ABOUT THIS TASK: If a line in the data contains "news", copy it out.

START MATERIAL FOR THE TASK

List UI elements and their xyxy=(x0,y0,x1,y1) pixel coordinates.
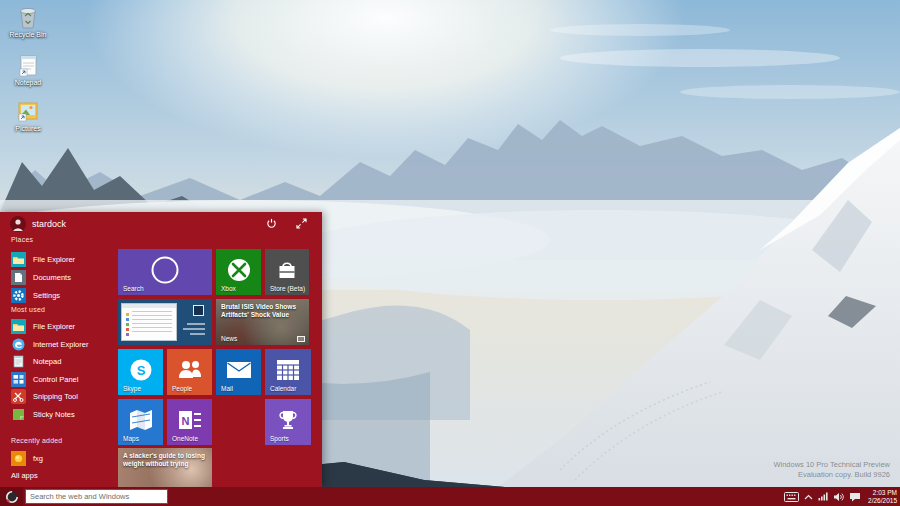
taskbar-search-input[interactable] xyxy=(25,489,168,504)
watermark-line2: Evaluation copy. Build 9926 xyxy=(773,470,890,480)
section-label-most-used: Most used xyxy=(11,306,45,313)
tile-onenote[interactable]: N OneNote xyxy=(167,399,212,445)
start-button[interactable] xyxy=(0,487,23,506)
fxg-app-icon xyxy=(11,451,26,466)
tray-expand-chevron-icon[interactable] xyxy=(804,487,813,506)
volume-icon[interactable] xyxy=(833,487,844,506)
taskbar: 2:03 PM 2/26/2015 xyxy=(0,487,900,506)
tile-calendar[interactable]: Calendar xyxy=(265,349,311,395)
user-name: stardock xyxy=(32,219,66,229)
desktop-icon-recycle-bin[interactable]: Recycle Bin xyxy=(4,4,52,38)
onenote-icon: N xyxy=(177,408,203,432)
clock-time: 2:03 PM xyxy=(868,489,897,497)
all-apps-button[interactable]: All apps xyxy=(11,471,38,480)
notepad-icon xyxy=(15,52,41,78)
tile-store[interactable]: Store (Beta) xyxy=(265,249,309,295)
skype-icon: S xyxy=(128,357,154,383)
touch-keyboard-icon[interactable] xyxy=(784,487,799,506)
health-headline: A slacker's guide to losing weight witho… xyxy=(123,452,207,468)
clock-date: 2/26/2015 xyxy=(868,497,897,505)
tile-app-preview[interactable] xyxy=(118,299,212,345)
menu-item-sticky-notes[interactable]: Sticky Notes xyxy=(11,406,111,422)
recycle-bin-icon xyxy=(15,4,41,30)
control-panel-icon xyxy=(11,372,26,387)
documents-icon xyxy=(11,270,26,285)
tile-skype[interactable]: S Skype xyxy=(118,349,163,395)
start-menu: stardock Places File Explorer Documen xyxy=(0,212,322,487)
power-button[interactable] xyxy=(263,216,279,230)
maps-icon xyxy=(128,408,154,432)
search-icon xyxy=(152,256,179,283)
xbox-icon xyxy=(226,257,252,283)
tile-health-fitness[interactable]: A slacker's guide to losing weight witho… xyxy=(118,448,212,487)
watermark-line1: Windows 10 Pro Technical Preview xyxy=(773,460,890,470)
sports-trophy-icon xyxy=(275,408,301,432)
snipping-tool-icon xyxy=(11,389,26,404)
menu-item-snipping-tool[interactable]: Snipping Tool xyxy=(11,388,111,404)
svg-text:N: N xyxy=(181,414,189,426)
system-tray: 2:03 PM 2/26/2015 xyxy=(784,487,900,506)
desktop-icon-notepad[interactable]: Notepad xyxy=(4,52,52,86)
power-icon xyxy=(266,218,277,229)
desktop-icon-label: Notepad xyxy=(4,79,52,86)
build-watermark: Windows 10 Pro Technical Preview Evaluat… xyxy=(773,460,890,480)
user-avatar xyxy=(10,216,26,232)
tile-search[interactable]: Search xyxy=(118,249,212,295)
tile-mail[interactable]: Mail xyxy=(216,349,261,395)
menu-item-documents[interactable]: Documents xyxy=(11,269,111,285)
preview-window xyxy=(121,303,177,341)
store-bag-icon xyxy=(275,258,299,282)
desktop: Recycle Bin Notepad Pictures Windows 10 … xyxy=(0,0,900,506)
menu-item-file-explorer-2[interactable]: File Explorer xyxy=(11,318,111,334)
action-center-icon[interactable] xyxy=(849,487,861,506)
file-explorer-icon xyxy=(11,319,26,334)
expand-fullscreen-button[interactable] xyxy=(293,216,309,230)
calendar-icon xyxy=(276,359,300,381)
file-explorer-icon xyxy=(11,252,26,267)
tile-news[interactable]: Brutal ISIS Video Shows Artifacts' Shock… xyxy=(216,299,309,345)
sticky-notes-icon xyxy=(11,407,26,422)
msn-logo-icon xyxy=(297,336,305,342)
settings-gear-icon xyxy=(11,288,26,303)
menu-item-control-panel[interactable]: Control Panel xyxy=(11,371,111,387)
tile-sports[interactable]: Sports xyxy=(265,399,311,445)
tile-people[interactable]: People xyxy=(167,349,212,395)
user-account-button[interactable]: stardock xyxy=(10,215,66,233)
taskbar-clock[interactable]: 2:03 PM 2/26/2015 xyxy=(866,489,897,504)
menu-item-settings[interactable]: Settings xyxy=(11,287,111,303)
mail-envelope-icon xyxy=(226,360,252,380)
tile-xbox[interactable]: Xbox xyxy=(216,249,261,295)
preview-sidebar xyxy=(178,303,208,341)
section-label-places: Places xyxy=(11,236,33,243)
desktop-icon-label: Recycle Bin xyxy=(4,31,52,38)
desktop-icon-label: Pictures xyxy=(4,125,52,132)
expand-icon xyxy=(296,218,307,229)
menu-item-fxg[interactable]: fxg xyxy=(11,450,111,466)
desktop-icon-pictures[interactable]: Pictures xyxy=(4,98,52,132)
internet-explorer-icon xyxy=(11,337,26,352)
tile-maps[interactable]: Maps xyxy=(118,399,163,445)
menu-item-notepad[interactable]: Notepad xyxy=(11,353,111,369)
people-icon xyxy=(176,358,204,382)
menu-item-internet-explorer[interactable]: Internet Explorer xyxy=(11,336,111,352)
section-label-recently-added: Recently added xyxy=(11,437,62,444)
news-headline: Brutal ISIS Video Shows Artifacts' Shock… xyxy=(221,303,304,319)
menu-item-file-explorer[interactable]: File Explorer xyxy=(11,251,111,267)
network-icon[interactable] xyxy=(818,487,828,506)
start-orb-icon xyxy=(5,490,19,504)
notepad-app-icon xyxy=(11,354,26,369)
pictures-icon xyxy=(15,98,41,124)
svg-text:S: S xyxy=(136,362,145,377)
preview-avatar xyxy=(193,305,204,316)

END MATERIAL FOR THE TASK

RESULT:
tile-news[interactable]: Brutal ISIS Video Shows Artifacts' Shock… xyxy=(216,299,309,345)
news-headline: Brutal ISIS Video Shows Artifacts' Shock… xyxy=(221,303,304,319)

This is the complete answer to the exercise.